01.01.2012
Wiener Konzertverein, Das Neujahrskonzert der Wiener Philharmoniker
Premier billet 2012...
Je la ramène dans le titre, comme si je savais parler allemand, alors que je ne sais pas. Pas très correct comme comportement...
Je viens donc d'éteindre la lanterne magique. J'ai regardé comme chaque année ou presque le concert du nouvel an de l'orchestre philharmonique de Vienne.
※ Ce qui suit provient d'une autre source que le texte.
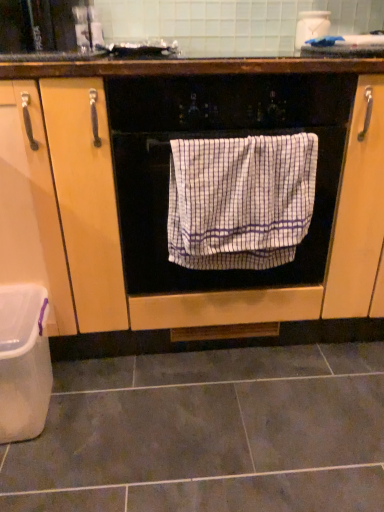 At what (x,y) coordinates should I click in order to perform the action: click on vacant region to the right of white plastic container at lower left. Please return your answer as a coordinate pair (x, y). This screenshot has height=512, width=384. Looking at the image, I should click on (111, 409). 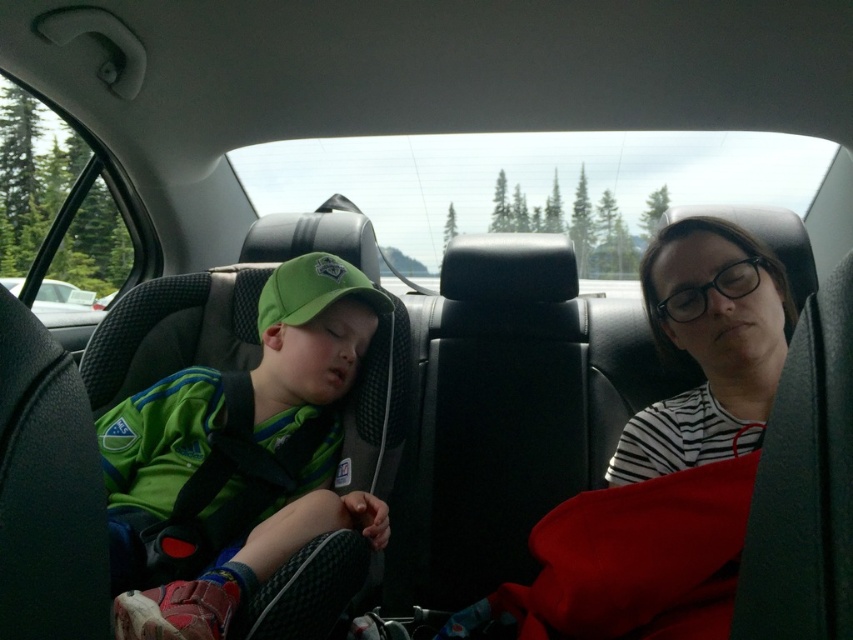 Question: Which of the following is the closest to the observer?

Choices:
 (A) white glossy car at left
 (B) white striped shirt at upper right

Answer: (B)

Question: Which point appears closest to the camera in this image?

Choices:
 (A) (64, 292)
 (B) (199, 536)

Answer: (B)

Question: Does white striped shirt at upper right appear over white glossy car at left?

Choices:
 (A) yes
 (B) no

Answer: (B)

Question: Does white striped shirt at upper right appear on the left side of white glossy car at left?

Choices:
 (A) yes
 (B) no

Answer: (B)

Question: Which of the following is the farthest from the observer?

Choices:
 (A) white glossy car at left
 (B) green matte baseball cap at left

Answer: (A)

Question: Where is green matte baseball cap at left located in relation to white striped shirt at upper right in the image?

Choices:
 (A) right
 (B) left

Answer: (B) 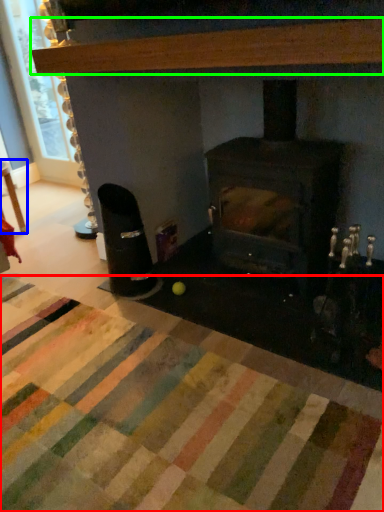 Question: Which is farther away from mat (highlighted by a red box)? table (highlighted by a blue box) or hardwood (highlighted by a green box)?

Choices:
 (A) table
 (B) hardwood

Answer: (A) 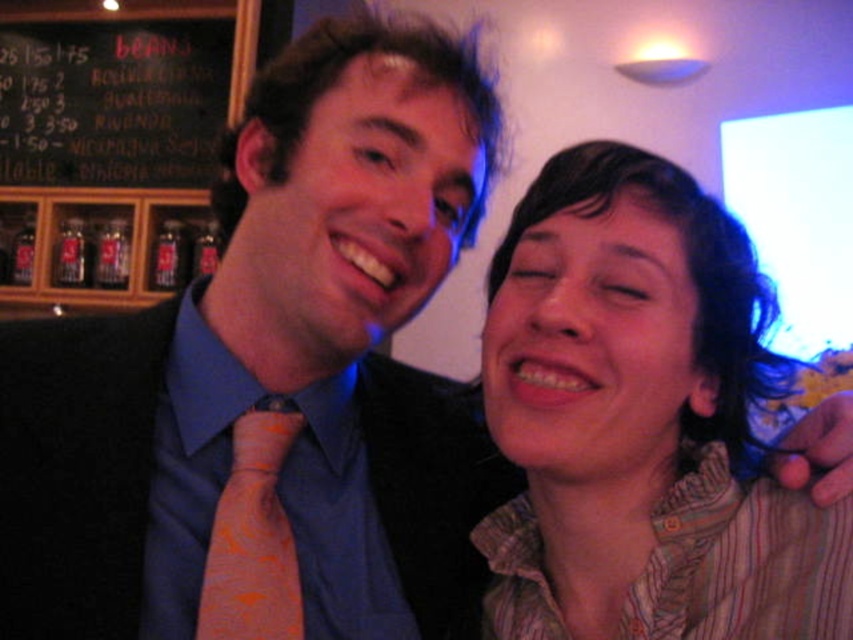 Based on the photo, you are a photographer at the event and want to capture a clear photo of the striped cotton shirt at right without the black chalkboard at upper left being visible in the background. Is this possible based on their positions?

The striped cotton shirt at right is in front of the black chalkboard at upper left, so it is possible to take a clear photo of the striped cotton shirt at right without the black chalkboard at upper left being visible in the background.

You are taking a photo of the black chalkboard at upper left and the orange patterned tie at center. Which object is located more to the left?

The black chalkboard at upper left is more to the left than the orange patterned tie at center. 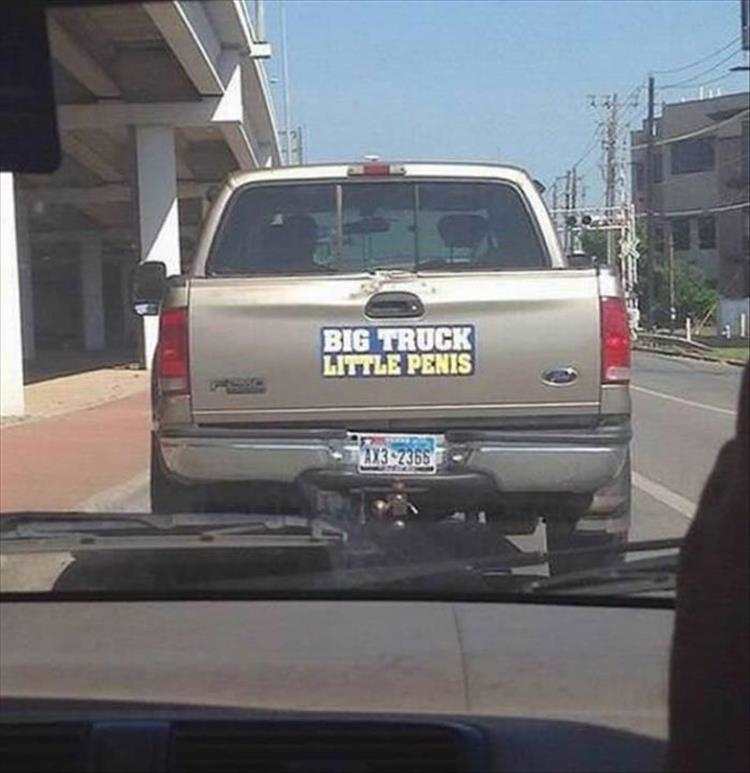 Locate an element on the screen. This screenshot has height=773, width=750. sticker is located at coordinates (410, 352). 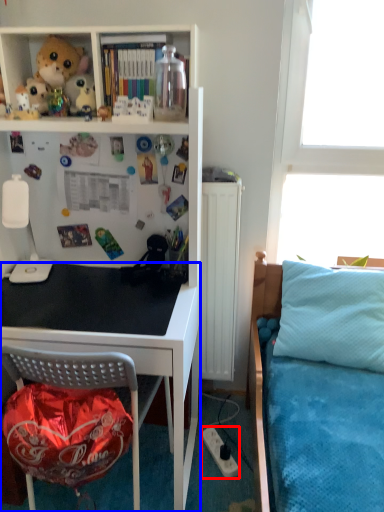 Question: Which object is further to the camera taking this photo, power outlet (highlighted by a red box) or desk (highlighted by a blue box)?

Choices:
 (A) power outlet
 (B) desk

Answer: (A) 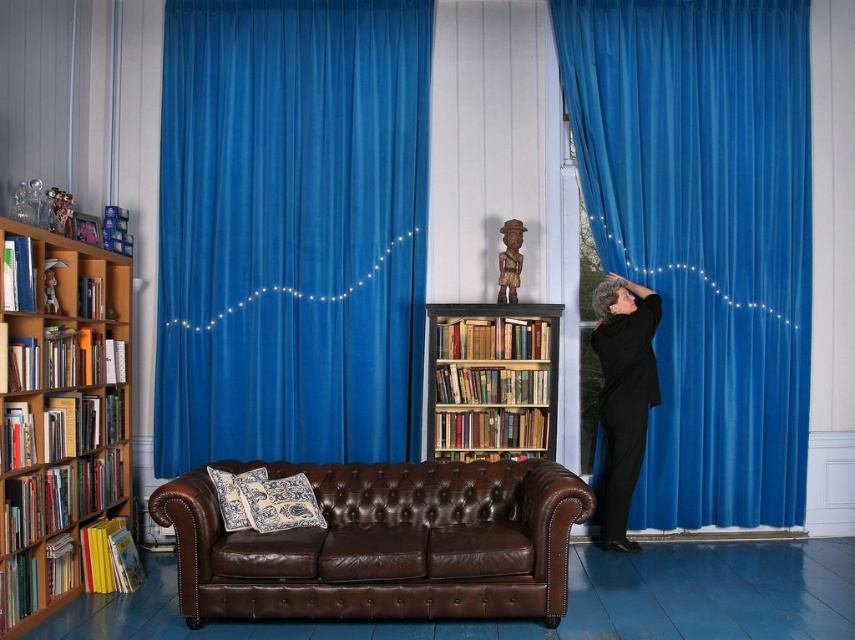 Which is more to the right, velvet blue curtain at right or brown leather couch at center?

Positioned to the right is velvet blue curtain at right.

Based on the photo, is velvet blue curtain at right above brown leather couch at center?

Yes.

Is point (646, 525) behind point (523, 513)?

Yes, it is behind point (523, 513).

The height and width of the screenshot is (640, 855). Identify the location of velvet blue curtain at right. (705, 234).

Which is below, brown leather couch at center or wooden bookcase at left?

Positioned lower is brown leather couch at center.

Based on the photo, is brown leather couch at center shorter than wooden bookcase at left?

Yes, brown leather couch at center is shorter than wooden bookcase at left.

Between point (171, 484) and point (91, 284), which one is positioned in front?

Point (171, 484) is more forward.

You are a GUI agent. You are given a task and a screenshot of the screen. Output one action in this format:
    pyautogui.click(x=<x>, y=<y>)
    Task: Click on the brown leather couch at center
    The image size is (855, 640).
    Given the screenshot: What is the action you would take?
    pyautogui.click(x=385, y=545)

Between wooden bookcase at left and wooden bookcase at center, which one has less height?

Standing shorter between the two is wooden bookcase at center.

Who is lower down, wooden bookcase at left or wooden bookcase at center?

wooden bookcase at left is lower down.

The height and width of the screenshot is (640, 855). Describe the element at coordinates (57, 410) in the screenshot. I see `wooden bookcase at left` at that location.

Where is `wooden bookcase at left`? The width and height of the screenshot is (855, 640). wooden bookcase at left is located at coordinates (57, 410). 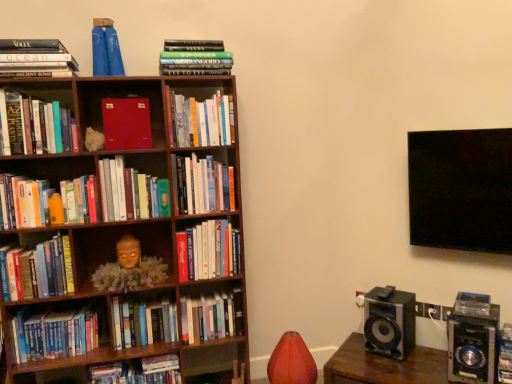 You are a GUI agent. You are given a task and a screenshot of the screen. Output one action in this format:
    pyautogui.click(x=<x>, y=<y>)
    Task: Click on the vacant area that is in front of metallic silver speaker at lower right, positioned as the second speaker in right-to-left order
    Image resolution: width=512 pixels, height=384 pixels.
    Given the screenshot: What is the action you would take?
    pyautogui.click(x=390, y=367) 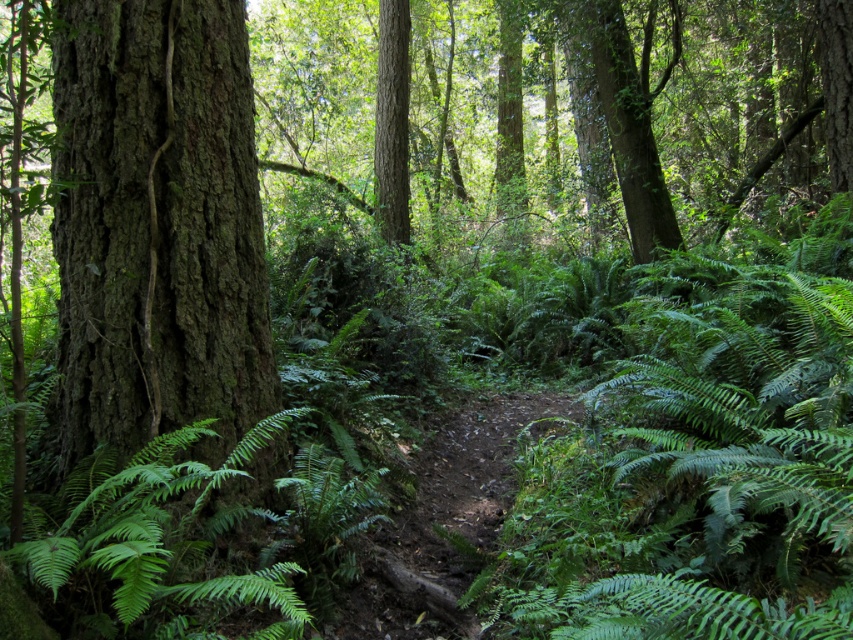 Question: Does green rough bark tree at left have a greater width compared to smooth bark tree at center?

Choices:
 (A) yes
 (B) no

Answer: (A)

Question: Can you confirm if green rough bark tree at left is thinner than smooth bark tree at center?

Choices:
 (A) no
 (B) yes

Answer: (A)

Question: Which point is closer to the camera?

Choices:
 (A) green rough bark tree at left
 (B) smooth bark tree at center

Answer: (A)

Question: Which object appears closest to the camera in this image?

Choices:
 (A) smooth bark tree at center
 (B) green rough bark tree at left

Answer: (B)

Question: Can you confirm if green rough bark tree at left is bigger than smooth bark tree at center?

Choices:
 (A) yes
 (B) no

Answer: (B) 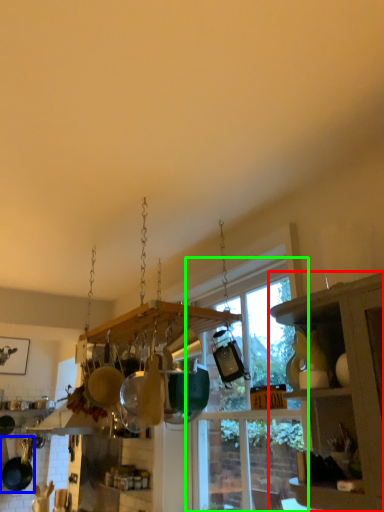 Question: Which object is the farthest from cabinetry (highlighted by a red box)? Choose among these: frying pan (highlighted by a blue box) or window (highlighted by a green box).

Choices:
 (A) frying pan
 (B) window

Answer: (A) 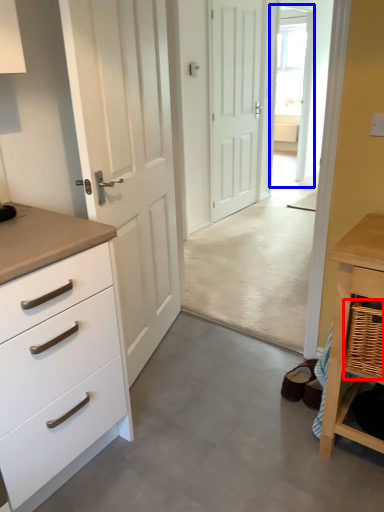 Question: Which of the following is the farthest to the observer, basket (highlighted by a red box) or glass door (highlighted by a blue box)?

Choices:
 (A) basket
 (B) glass door

Answer: (B) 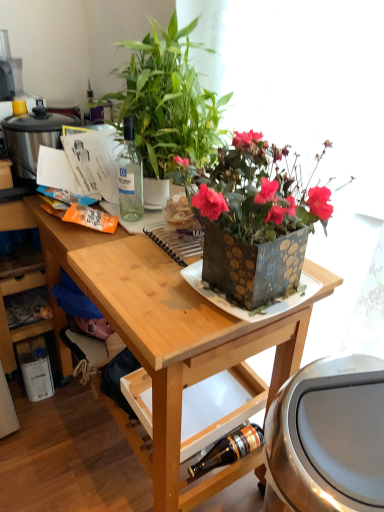 Question: Should I look upward or downward to see brushed metal trash can at lower right, placed as the 2th appliance when sorted from back to front?

Choices:
 (A) down
 (B) up

Answer: (A)

Question: Considering the relative sizes of transparent glass bottle at upper left, which ranks as the 1th bottle in top-to-bottom order, and stainless steel rice cooker at left, the 2th appliance in the bottom-to-top sequence, in the image provided, is transparent glass bottle at upper left, which ranks as the 1th bottle in top-to-bottom order, thinner than stainless steel rice cooker at left, the 2th appliance in the bottom-to-top sequence,?

Choices:
 (A) yes
 (B) no

Answer: (A)

Question: From the image's perspective, is transparent glass bottle at upper left, which ranks as the 1th bottle in top-to-bottom order, on stainless steel rice cooker at left, the 1th appliance when ordered from top to bottom?

Choices:
 (A) yes
 (B) no

Answer: (B)

Question: Considering the relative sizes of transparent glass bottle at upper left, the 2th bottle from the right, and stainless steel rice cooker at left, which ranks as the 1th appliance in back-to-front order, in the image provided, is transparent glass bottle at upper left, the 2th bottle from the right, smaller than stainless steel rice cooker at left, which ranks as the 1th appliance in back-to-front order,?

Choices:
 (A) no
 (B) yes

Answer: (B)

Question: From a real-world perspective, is transparent glass bottle at upper left, which ranks as the 1th bottle in top-to-bottom order, located beneath stainless steel rice cooker at left, marked as the second appliance in a right-to-left arrangement?

Choices:
 (A) no
 (B) yes

Answer: (A)

Question: Is stainless steel rice cooker at left, which is the second appliance in front-to-back order, inside transparent glass bottle at upper left, which ranks as the 1th bottle in top-to-bottom order?

Choices:
 (A) no
 (B) yes

Answer: (A)

Question: Does transparent glass bottle at upper left, positioned as the 1th bottle in left-to-right order, have a lesser height compared to stainless steel rice cooker at left, the 1th appliance when ordered from top to bottom?

Choices:
 (A) no
 (B) yes

Answer: (A)

Question: Does brown glass bottle at lower center, arranged as the 2th bottle when viewed from the top, contain metallic square plate at center?

Choices:
 (A) yes
 (B) no

Answer: (B)

Question: Can you confirm if brown glass bottle at lower center, marked as the second bottle in a left-to-right arrangement, is taller than metallic square plate at center?

Choices:
 (A) no
 (B) yes

Answer: (B)

Question: Does brown glass bottle at lower center, positioned as the first bottle in bottom-to-top order, have a lesser height compared to metallic square plate at center?

Choices:
 (A) no
 (B) yes

Answer: (A)

Question: From the image's perspective, is brown glass bottle at lower center, positioned as the first bottle in bottom-to-top order, beneath metallic square plate at center?

Choices:
 (A) no
 (B) yes

Answer: (B)

Question: From a real-world perspective, is brown glass bottle at lower center, which is counted as the first bottle, starting from the right, on top of metallic square plate at center?

Choices:
 (A) no
 (B) yes

Answer: (A)

Question: From a real-world perspective, is brown glass bottle at lower center, arranged as the 2th bottle when viewed from the top, below metallic square plate at center?

Choices:
 (A) yes
 (B) no

Answer: (A)

Question: From the image's perspective, is stainless steel rice cooker at left, which ranks as the 1th appliance in left-to-right order, above brushed metal trash can at lower right, which is the first appliance in front-to-back order?

Choices:
 (A) yes
 (B) no

Answer: (A) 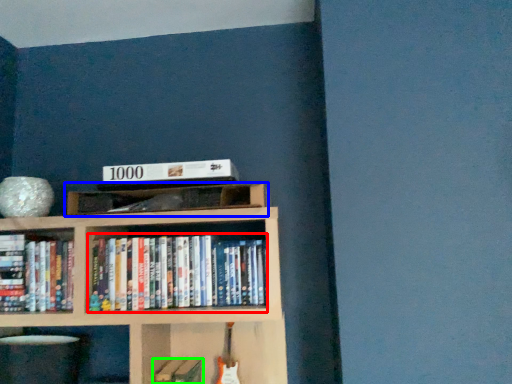 Question: Considering the real-world distances, which object is closest to book (highlighted by a red box)? shelf (highlighted by a blue box) or book (highlighted by a green box).

Choices:
 (A) shelf
 (B) book

Answer: (A) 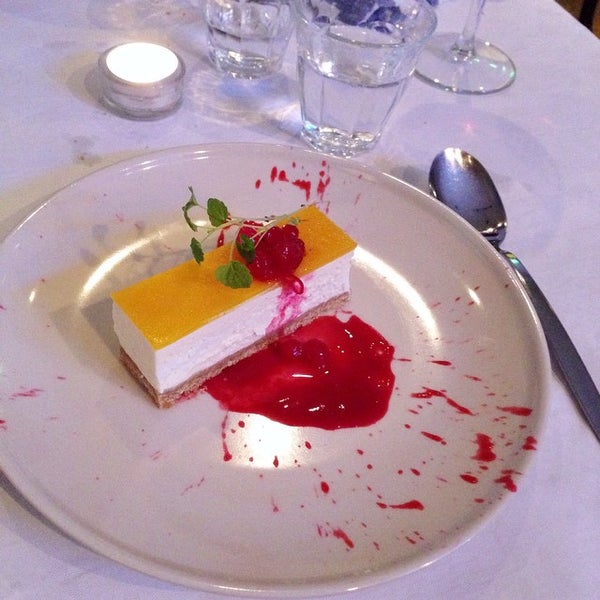 Find the location of `tablecloth`. tablecloth is located at coordinates (564, 172). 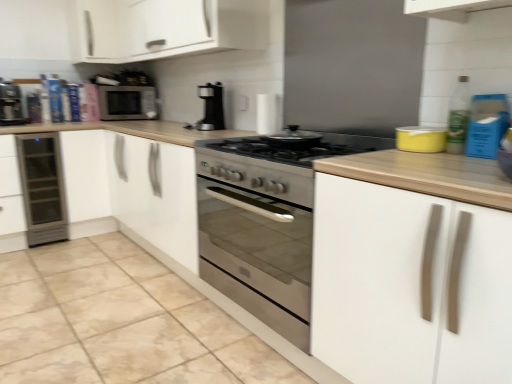 Question: Should I look upward or downward to see black plastic coffee maker at center?

Choices:
 (A) up
 (B) down

Answer: (A)

Question: Considering the relative positions of black plastic coffee maker at center and green plastic bottle at upper right in the image provided, is black plastic coffee maker at center to the right of green plastic bottle at upper right from the viewer's perspective?

Choices:
 (A) yes
 (B) no

Answer: (B)

Question: Can you confirm if black plastic coffee maker at center is taller than green plastic bottle at upper right?

Choices:
 (A) no
 (B) yes

Answer: (B)

Question: Does black plastic coffee maker at center have a lesser height compared to green plastic bottle at upper right?

Choices:
 (A) yes
 (B) no

Answer: (B)

Question: Can you confirm if black plastic coffee maker at center is bigger than green plastic bottle at upper right?

Choices:
 (A) no
 (B) yes

Answer: (B)

Question: From a real-world perspective, does black plastic coffee maker at center sit lower than green plastic bottle at upper right?

Choices:
 (A) yes
 (B) no

Answer: (B)

Question: Considering the relative sizes of black plastic coffee maker at center and green plastic bottle at upper right in the image provided, is black plastic coffee maker at center smaller than green plastic bottle at upper right?

Choices:
 (A) no
 (B) yes

Answer: (A)

Question: Can you confirm if black plastic coffee maker at center is positioned to the right of white matte cabinet at right, arranged as the 2th cabinetry when viewed from the top?

Choices:
 (A) yes
 (B) no

Answer: (B)

Question: From the image's perspective, is black plastic coffee maker at center located above white matte cabinet at right, the 1th cabinetry positioned from the right?

Choices:
 (A) yes
 (B) no

Answer: (A)

Question: Considering the relative positions of black plastic coffee maker at center and white matte cabinet at right, arranged as the 2th cabinetry when viewed from the top, in the image provided, is black plastic coffee maker at center in front of white matte cabinet at right, arranged as the 2th cabinetry when viewed from the top,?

Choices:
 (A) yes
 (B) no

Answer: (B)

Question: Is black plastic coffee maker at center positioned beyond the bounds of white matte cabinet at right, arranged as the 1th cabinetry when ordered from the bottom?

Choices:
 (A) yes
 (B) no

Answer: (A)

Question: Does black plastic coffee maker at center contain white matte cabinet at right, arranged as the 1th cabinetry when ordered from the bottom?

Choices:
 (A) yes
 (B) no

Answer: (B)

Question: From the image's perspective, is black plastic coffee maker at center below white matte cabinet at right, arranged as the 1th cabinetry when ordered from the bottom?

Choices:
 (A) no
 (B) yes

Answer: (A)

Question: Is the depth of matte black microwave at upper left less than that of yellow matte container at upper right, the first appliance in the front-to-back sequence?

Choices:
 (A) no
 (B) yes

Answer: (A)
Pour me mettre dans l'ambiance, et pour exorciser les deux années aux ailes brisées, j'avais commencé par réécouter celui du 1er janvier 2010, qui figurera toujours dans mon esprit comme le point de départ symbolique de deux années qui m'auront beaucoup éprouvé, malgré quelques belles percées de lumière qui transperçaient les nuages. J'aime la magie qui s'exprime dans ces rayons de lumière chaude qui filtrent à travers les nuages sombres, la liberté qui triomphe de l'oppression et la grisaille.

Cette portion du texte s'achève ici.